• Exercise
From the entries below, copy every line where the string "người" appears.

• Available data
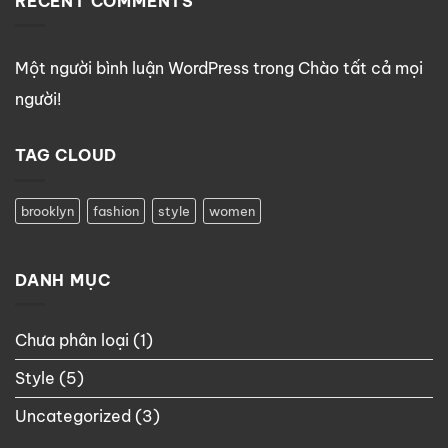
RECENT COMMENTS
Một người bình luận WordPress
trong
Chào tất cả mọi
người!
TAG CLOUD
brooklyn
fashion
style
women
DANH MỤC
Chưa phân loại
(1)
Style
(5)
Uncategorized
(3)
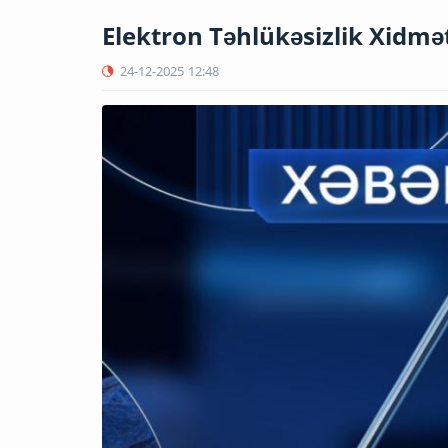
Elektron Təhlükəsizlik Xidmət
24-12-2025
12:48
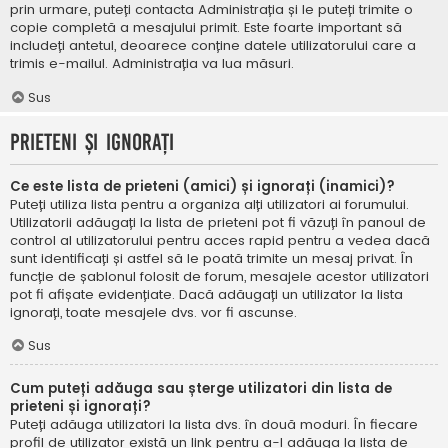
prin urmare, puteți contacta Administrația și le puteți trimite o
copie completă a mesajului primit. Este foarte important să
includeți antetul, deoarece conține datele utilizatorului care a
trimis e-mailul. Administrația va lua măsuri.
Sus
Prieteni și ignorați
Ce este lista de prieteni (amici) și ignorați (inamici)?
Puteți utiliza lista pentru a organiza alți utilizatori ai forumului.
Utilizatorii adăugați la lista de prieteni pot fi văzuți în panoul de
control al utilizatorului pentru acces rapid pentru a vedea dacă
sunt identificați și astfel să le poată trimite un mesaj privat. În
funcție de șablonul folosit de forum, mesajele acestor utilizatori
pot fi afișate evidențiate. Dacă adăugați un utilizator la lista
ignorați, toate mesajele dvs. vor fi ascunse.
Sus
Cum puteți adăuga sau șterge utilizatori din lista de
prieteni și ignorați?
Puteți adăuga utilizatori la lista dvs. în două moduri. În fiecare
profil de utilizator există un link pentru a-l adăuga la lista de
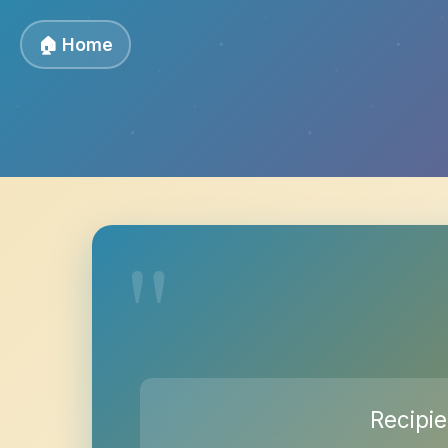
🏠 Home
Recipie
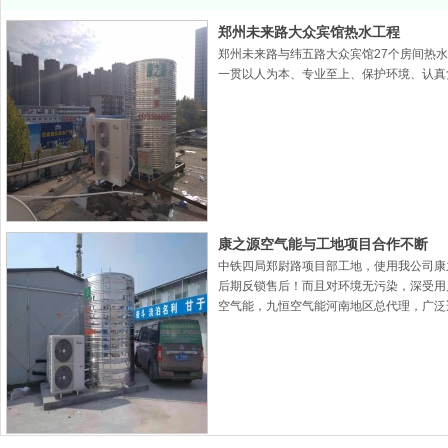
郑州未来路大众宾馆热水工程
郑州未来路与纬五路大众宾馆27个房间热
一贯以人为本、专业至上、保护环境、认真
康之源空气能与工地项目合作不断
中铁四局郑尉路项目部工地，使用我公司康
后期反锁售后！而且对环境无污染，深受用
空气能，九恒空气能河南地区总代理，广泛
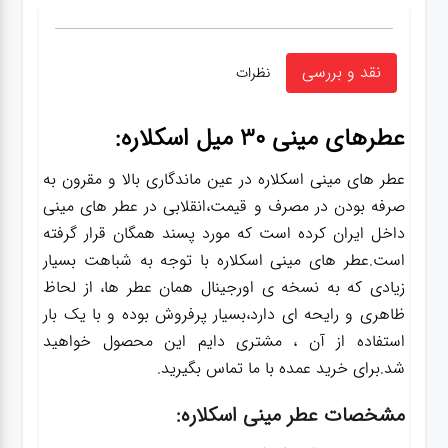
نقد و بررسی
نظرات
عطرهای مینی 30 میل اسکلاره:
عطر های مینی اسکلاره در عین ماندگاری بالا و مقرون به
صرفه بودن در مصرف و قیمت،انقلابی در عطر های مینی
داخل ایران کرده است که مورد پسند همگان قرار گرفته
است.عطر های مینی اسکلاره با توجه به شباهت بسیار
زیادی که به نسخه ی اورجینال همان عطر ها، از لحاظ
ظاهری و رایحه ای دارد،بسیار پرفروش بوده و با یک بار
استفاده از آن ، مشتری دایم این محصول خواهید
شد.برای خرید عمده با ما تماس بگیرید.
مشخصات عطر مینی اسکلاره:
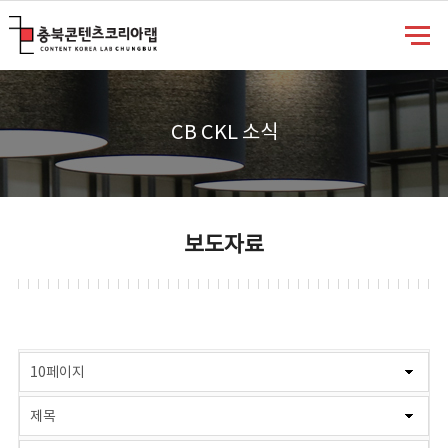
충북콘텐츠코리아랩
CB CKL 소식
보도자료
게시물 검색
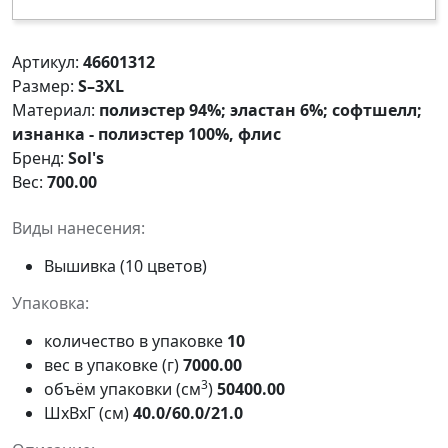
Артикул:
46601312
Размер:
S–3XL
Материал:
полиэстер 94%; эластан 6%; софтшелл;
изнанка - полиэстер 100%, флис
Бренд:
Sol's
Вес:
700.00
Виды нанесения:
Вышивка (10 цветов)
Упаковка:
количество в упаковке
10
вес в упаковке (г)
7000.00
3
объём упаковки (см
)
50400.00
ШxВxГ (см)
40.0/60.0/21.0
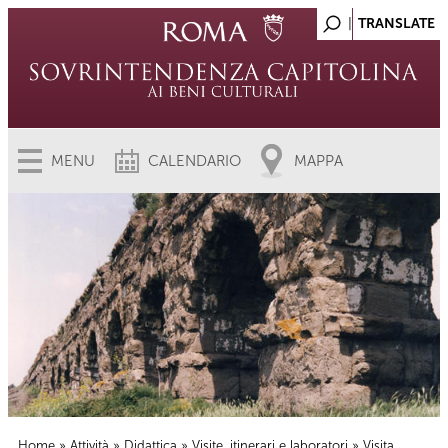
MENU
CALENDARIO
MAPPA
Home
»
Attività
»
Didattica
»
Visite, itinerari e laboratori
» Visita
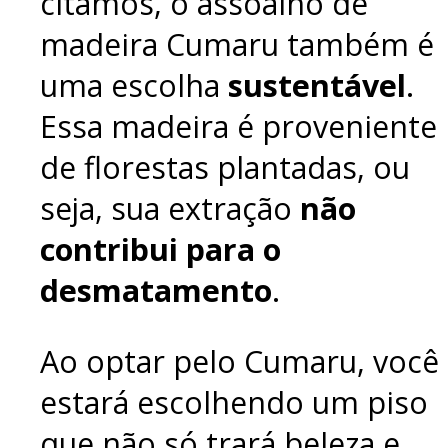
citamos, o assoalho de
madeira Cumaru também é
uma escolha
sustentável
.
Essa madeira é proveniente
de florestas plantadas, ou
seja, sua extração
não
contribui para o
desmatamento
.
Ao optar pelo Cumaru, você
estará escolhendo um piso
que não só trará beleza e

• Answer for the task
Một người bình luận WordPress
người!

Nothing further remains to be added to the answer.